OVERTIME: Why the Change to Ticket Process?

BRENDAN KING | Staff Reporter

Photo By: Amy Street

Photo By: Amy Street

The student ticketing process for Butler men’s basketball games is going to change this fall. The ticketing process will move away from students picking up their tickets at the Hinkle Fieldhouse ticket office. Instead, students will get tickets through online access only, said Lindsay Martin, sports marketing manager.

Moving online only makes the process more complicated.

The system where tickets were available at Hinkle for in-person pick up only lasted one season. As a Butler student who attended nearly every game this season, I can say stopping by Hinkle and getting a ticket was one of the easiest and simplest processes the athletics department could have come up with.

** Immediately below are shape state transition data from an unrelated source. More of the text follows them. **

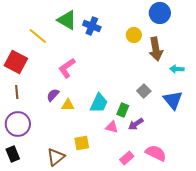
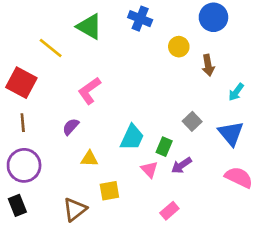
blue cross: (92, 26) -> (140, 19), moved
brown arrow: (156, 49) -> (208, 65), size x0.7
cyan arrow: (177, 69) -> (236, 92), turned -56
yellow triangle: (68, 105) -> (89, 159), moved
pink triangle: (112, 127) -> (149, 169), turned 32
pink semicircle: (156, 153) -> (239, 177), moved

All students had to do was go up to the ticket office, flash their Butler ID, and walk away with tickets for the next two or three home games.

“The process we used this past year was always considered a stop-gap measure,” Martin said. “We needed to address the issues and concerns with the ID-only process immediately.”

But what were the problems with the ID-only process? Martin said student attendance to basketball games increased significantly this season.

Not once did I hear anyone talk badly or request a change in the ticketing process.

On my way to Hinkle to get tickets every week, there were always many students doing the same thing and getting their tickets ahead of time.

Call me old school, but I prefer an actual ticket to take to games instead of a printed out piece of paper that can easily be misplaced or thrown away.

Details of the new plan have not been released or finalized yet. Martin said the plan will be finalized by Welcome Week this August.

This concerns me.

I want to see the online ticketing system succeed. Every student has access to a computer in some way. Students at Butler have access to printers whether they are in dorms or other buildings across campus. Finding the correct technology is not the problem.

The problem I foresee is students forgetting to get tickets in time or  misplacing the paper they printed out.

The Dawg Pound did a nice job of communicating this year with students, reminding us to go to Hinkle and pick up tickets. I know when I got a ticket to an important game that I kept an eye on it and locked it up until game day. If my ticket is simply a piece of paper, it can get thrown out or misplaced.

If the plan has not been finalized, how is the athletics department so confident that it will work? What if student response is negative and attendance drops? If the administrators had the plan and website finalized now, it would make many people—including me—feel a lot more confident about student attendance for next year.

With a growing basketball program that needs student interaction, the students and their support are the biggest factors in this whole process.